Envy is a phenomenal gauge for figuring out where to steer your ship. While jealousy feels a bit spiteful and poor-me, envy strikes a more resonant note. It’s like a reflection in the mirror of a life I could maybe have if I’m bold enough to claim it. Feeling an ache while reading someone’s insightful words reflects my desire to be writing insightful words. To be sharing the discoveries I carry inside me. I journal most days and I’ve written thousands of words for courses, but lately there’s been very little public sharing.
But there was another pang inside the original envy — a sub-pang, if you will.

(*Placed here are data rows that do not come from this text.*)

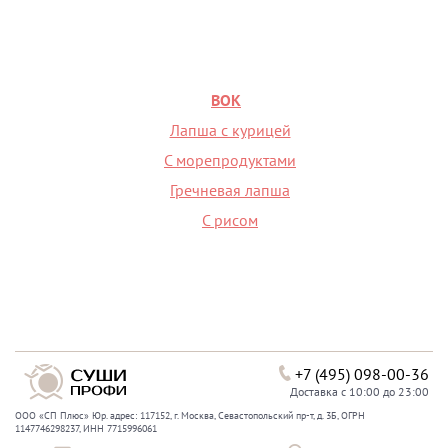
ВОК
Лапша с курицей
С морепродуктами
Гречневая лапша
С рисом
+7 (495) 098-00-36
Доставка с 10:00 до 23:00
ООО «СП Плюс» Юр. адрес: 117152, г. Москва, Севастопольский пр-т, д. 3Б, ОГРН
1147746298237, ИНН 7715996061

The writer of those words was in her early 30s and the pang I felt is much more complicated. Or maybe it isn’t. I turn 50 in eight months and I’m doing a lot of soulful unravelling1 as I edge closer to this milestone. Hand on my heart I have no desire to be 30 again. My thirties were complicated and filled with bereavement, healing and the kind of personal growth that changes you completely. They were important and necessary and I’m glad they are done.
When I turned 40 I knew it was an upleveling. I could feel it. My first book had just been published, I’d moved back to London and my business was growing organically. Those are external markers of success and they were lovely, but the best bit has been how I’ve grown into myself in this decade. I feel confidently thoroughly ME. The last few years of inner child work — revisited as I traverse perimenopause, interestingly — have brought me full circle. I feel a completeness, a wholeness, that I treasure. I genuinely like myself — what a joy to be able to write that and mean it.

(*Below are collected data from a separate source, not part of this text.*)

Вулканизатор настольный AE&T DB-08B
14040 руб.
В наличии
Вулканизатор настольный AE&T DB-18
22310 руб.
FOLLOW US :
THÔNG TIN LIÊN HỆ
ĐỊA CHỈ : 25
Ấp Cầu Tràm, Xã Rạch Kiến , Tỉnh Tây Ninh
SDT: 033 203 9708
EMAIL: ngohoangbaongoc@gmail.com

So if turning 40 felt empowering, surely turning 50 is even better? What’s the pang really about?
39 to 40 didn’t feel like such a big jump, but 49 to 50 feels like a New Category. It’s the one where everyone around me is noticeably ageing too. I’m feeling the effects of getting older in my body in ways I haven’t experienced before. I’m considering where I want to be when I retire, if I even can retire what-is-this-job-i-have-anyway? I’m watching family members get older and I’m hearing about family friends dying.
It’s midlife, isn’t it.
I’ve been here for a while but 50 makes it sound official. I’m not remotely young enough to be the ingenue but not yet old enough to go full crone (although I can’t bloody wait for that). It’s the shapeshifting in-between. And as I’m living through an in-between right now, I feel the ground shifting beneath my feet. Change is coming and it’s not just my birthday.
My midlife is not what society tells me it should be. There’s no marriage to leave and no empty nest to be had, for I have neither husband nor kids. I have not walked the expected path so I’m grateful to have friends whose life mirrors my own. Our midlife looks different just as our retirement will too, but that doesn’t mean we get to skip the disorientation of ageing when we still feel… I was going to type “so young” but it’s not that. Perhaps it’s just that midlife seemed so different for my parents generation. Or perhaps that’s how my young eyes perceived it.
As a teen all I wanted was to be grown-up because grown-up meant independence. It was knowing more, having more, being more. Grown-up was bigger and better. I could write more about how the patriarchy’s view of ageing women is impacting me — I came of age in the 90s being spoon-fed the Beauty Myth — but for now I’ll end with this: I want my 50s to be defined by grace. I know the source of my power and with every year I’m fortunate to live, I DO get bigger and better. Teen me was right all along.
In my world unravelling is not a negative thing ❤️
As a 72 year young designer/artist who has led an alternative life I feel what you are experiencing as you travel through a major transition. I hear you. If I could go back in time I would tell my younger 50 year old self that personal feminine empowerment would guide and help me, keep me confident and excited about my life.
“It’s like a reflection in the mirror of a life I could maybe have if I’m bold enough to claim it.”
For years I was never bold enough. I would look at others a decade younger than me doing their thing and I would feel inspired but also envious at their ability to put their words out there and seemingly not giving AF - so this sentence resonated with me. It’s only now, in my mid-40s, I’m feeling that feistiness, that drive, and yes - anger- to be bolder and to go out there and grab it. It’s taken me a long time.